The demo intentionally uses two different source designs. Trino reads each as-is; Spark normalizes them into one canonical shape.

Canonical field	CRM (`crm.public.customers`)	WebApp (`webapp.appdb.user_profiles`)
`customer_id`	`customer_id` (string)	`id` (int) → prefixed `app-` in Spark
`email`	`email`	`email_address`
`created_at`	`created_at` (timestamp)	`signup_epoch` (unix seconds)
`country`	`country`	`country_code`
`status`	`status` (string)	`is_active` (0/1/9 → ACTIVE/INACTIVE)

Seed SQL files plant both valid and invalid rows. Invalid values are rejected against contracts/customer_canonical_schema.json, not because Trino cannot read the sources.

CRM rejects (4): bad email, missing email, missing created_at, invalid status (PENDING).

WebApp rejects (5): bad email, missing email, missing timestamp, country USA (3 letters), is_active = 9 (unmapped status).

Canonical customer schema

The central schema contract lives at:

contracts/customer_canonical_schema.json

Spark enforces column names, types, and row-level rules defined there (email regex, 2-letter country, status enum, etc.).

The accepted output table is:

governed.public.customer_standard

The rejected output table is:

governed.public.customer_rejects

docker/init/postgres-governed/01-create-governed-schema.sql adds Postgres CHECK constraints on the accepted table as a second line of defense.

After each pipeline run, scripts/07b_sync_iceberg_governed.sh copies the governed Postgres tables into Iceberg:

iceberg.governed.customer_standard
iceberg.governed.customer_rejects

Iceberg metadata is stored in Nessie; Parquet data files are written under data/iceberg/warehouse/ on the host.

Expected demo results

Metric	Expected count
CRM source rows	6
WebApp source rows	7
Accepted rows	4
Rejected rows	9
Iceberg accepted	4
Iceberg rejected	9

Quick start

cd "Starburst and Spark Testing"
chmod +x scripts/*.sh
make all

See Step-by-step demo walkthrough for the full command-by-command tour with captured output — no live run required.

If Docker is not installed:

make prereqs

Then log out and back in if your user was newly added to the docker group. Until then, prefix Docker commands:

sg docker -c "make all"

Manual run order

cd "Starburst and Spark Testing"
chmod +x scripts/*.sh
make check-ports
make pull
make cli
make up
make wait
make smoke
make pipeline
make demo
make assert

Step-by-step demo walkthrough

This section is a read-only walkthrough. Every command and output below was captured from a successful run on Ubuntu/WSL2. You can follow the story without starting Docker, or use it as a script to compare against your own run.

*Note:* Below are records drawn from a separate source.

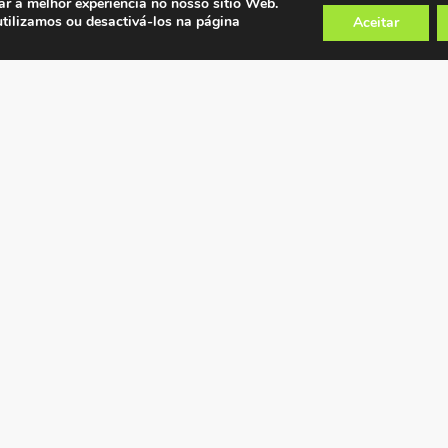
ar a melhor experiência no nosso sítio Web.
utilizamos ou desactivá-los na página
Aceitar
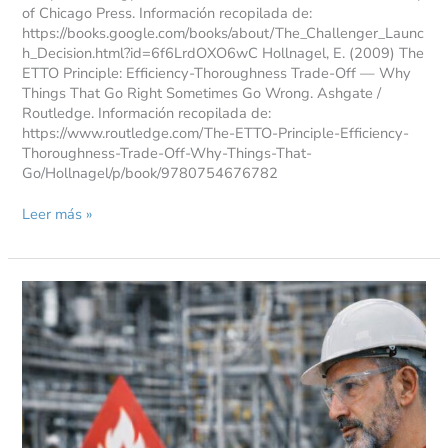
of Chicago Press. Información recopilada de:
https://books.google.com/books/about/The_Challenger_Launc
h_Decision.html?id=6f6LrdOXO6wC Hollnagel, E. (2009) The
ETTO Principle: Efficiency-Thoroughness Trade-Off — Why
Things That Go Right Sometimes Go Wrong. Ashgate /
Routledge. Información recopilada de:
https://www.routledge.com/The-ETTO-Principle-Efficiency-
Thoroughness-Trade-Off-Why-Things-That-
Go/Hollnagel/p/book/9780754676782
Leer más »
Por
qué
la
gestión
del
riesgo
en
activos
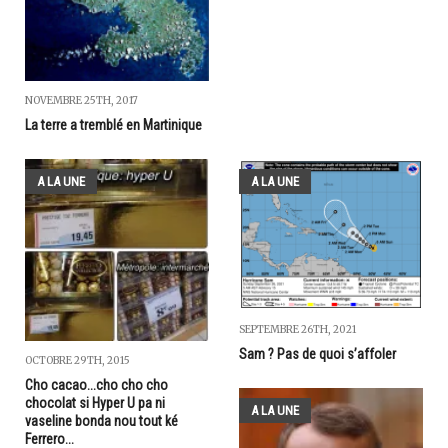
NOVEMBRE 25TH, 2017
La terre a tremblé en Martinique
A LA UNE
A LA UNE
SEPTEMBRE 26TH, 2021
Sam ? Pas de quoi s’affoler
OCTOBRE 29TH, 2015
Cho cacao...cho cho cho
chocolat si Hyper U pa ni
A LA UNE
vaseline bonda nou tout ké
Ferrero...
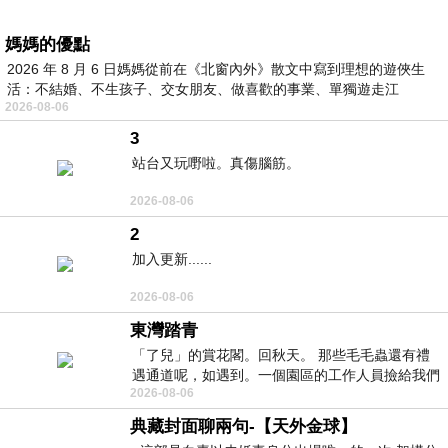
媽媽的優點
2026 年 8 月 6 日媽媽從前在《北窗內外》散文中寫到理想的遊俠生
活：不結婚、不生孩子、交女朋友、做喜歡的事業、單獨遊走江
2026-08-06
湖⋯⋯，
3
站台又玩嘢啦。真傷腦筋。
2026-08-06
2
加入更新......
2026-08-06
東灣踏青
「了兒」的賞花閣。回秋天。 那些毛毛蟲還有禮
遇通道呢，如遇到。一個園區的工作人員撿給我們
2026-08-06
細賞。
典藏封面聊兩句-【天外金球】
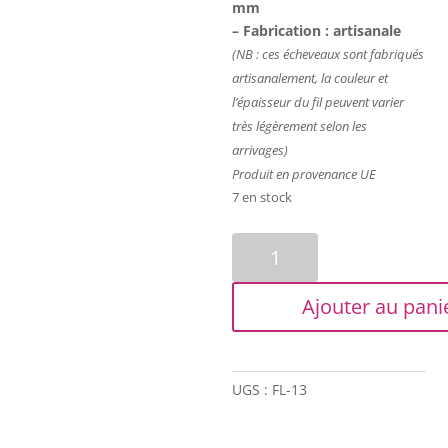
mm
– Fabrication : artisanale
(NB : ces écheveaux sont fabriqués
artisanalement, la couleur et
l’épaisseur du fil peuvent varier
très légèrement selon les
arrivages)
Produit en provenance UE
7 en stock
quantité
de
Fil
Ajouter au pani
de
lin
-
Rose
UGS :
FL-13
incarnat
-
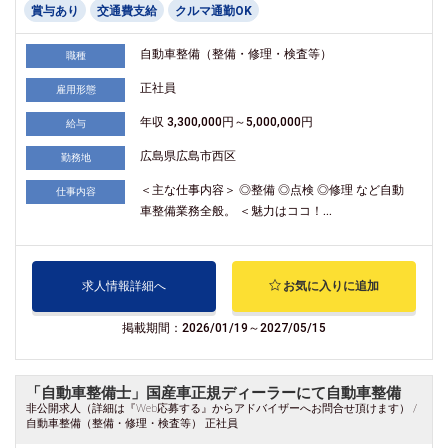
賞与あり
交通費支給
クルマ通勤OK
自動車整備（整備・修理・検査等）
職種
正社員
雇用形態
年収 3,300,000円～5,000,000円
給与
広島県広島市西区
勤務地
＜主な仕事内容＞ ◎整備 ◎点検 ◎修理 など自動
仕事内容
車整備業務全般。 ＜魅力はココ！...
求人情報詳細へ
お気に入りに追加
掲載期間：2026/01/19～2027/05/15
「自動車整備士」国産車正規ディーラーにて自動車整備
非公開求人（詳細は『Web応募する』からアドバイザーへお問合せ頂けます） /
自動車整備（整備・修理・検査等） 正社員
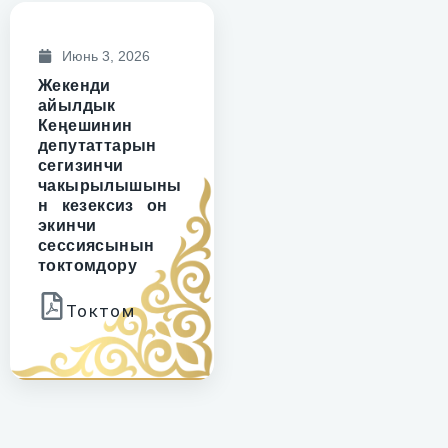
Июнь 3, 2026
Жекенди
айылдык
Кеңешинин
депутаттарын
сегизинчи
чакырылышыны
н кезексиз он
экинчи
сессиясынын
токтомдору
Токтом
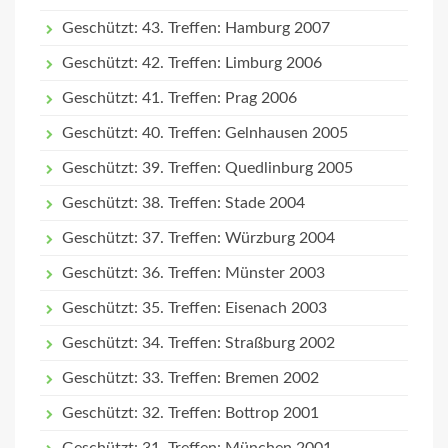
Geschützt: 43. Treffen: Hamburg 2007
Geschützt: 42. Treffen: Limburg 2006
Geschützt: 41. Treffen: Prag 2006
Geschützt: 40. Treffen: Gelnhausen 2005
Geschützt: 39. Treffen: Quedlinburg 2005
Geschützt: 38. Treffen: Stade 2004
Geschützt: 37. Treffen: Würzburg 2004
Geschützt: 36. Treffen: Münster 2003
Geschützt: 35. Treffen: Eisenach 2003
Geschützt: 34. Treffen: Straßburg 2002
Geschützt: 33. Treffen: Bremen 2002
Geschützt: 32. Treffen: Bottrop 2001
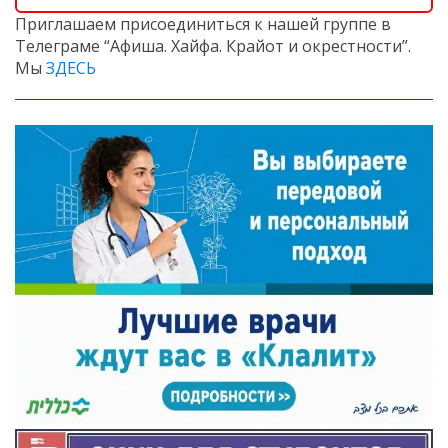
Приглашаем присоединиться к нашей группе в
Телеграме “Афиша. Хайфа. Крайот и окрестности”.
Мы
ЗДЕСЬ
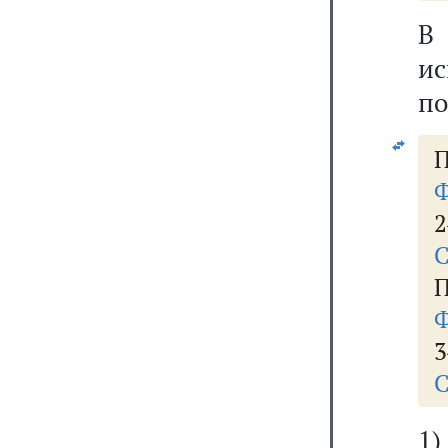
В
и
по
П
Ф
2
С
П
Ф
3
С
1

Story in one sentence: Trino reads messy CRM + WebApp sources → Spark enforces the canonical contract → accepted/rejected rows land in Postgres → Trino copies them to Iceberg → Trino queries everything back.

What each step proves

Step	Command	Proves
1	`make up` + `make wait`	All containers start; Trino accepts SQL
2	`make smoke`	Four Trino catalogs work; source row counts are 6 + 7
3	`make pipeline`	Spark validates, splits 4 accepted / 9 rejected, syncs to Iceberg
4	`make demo`	End-to-end SQL results across sources, governed Postgres, and Iceberg
5	`make assert`	Automated count check passes

Or run everything at once: make all (same steps in order).

Step 1 — Start the stack

cd "Starburst and Spark Testing"
chmod +x scripts/*.sh
make up
make wait

make up output:

Starting Spark + Trino schema demo stack...
[+] Running 8/8
 ✔ Container postgres-crm       Started
 ✔ Container mysql-webapp       Started
 ✔ Container postgres-governed  Started
 ✔ Container nessie             Started
 ✔ Container trino              Started
 ✔ Container spark-master       Started
 ✔ Container spark-worker-1     Started
Stack start requested.
Run ./scripts/05_wait_for_stack.sh next.

make wait output:

Waiting for PostgreSQL container postgres-crm...
postgres-crm is ready.
Waiting for MySQL container mysql-webapp...
mysql-webapp is ready.
Waiting for PostgreSQL container postgres-governed...
postgres-governed is ready.
Waiting for Trino to accept queries...
Trino is ready for queries.
Waiting for Spark master UI at http://localhost:8081/...
Spark master UI is ready.
All services are ready.

At this point you should have eight containers (postgres-crm, mysql-webapp, postgres-governed, nessie, trino, spark-master, spark-worker-1, plus ephemeral spark-submit during pipeline runs). Trino UI: http://localhost:8080 — username demo, no password.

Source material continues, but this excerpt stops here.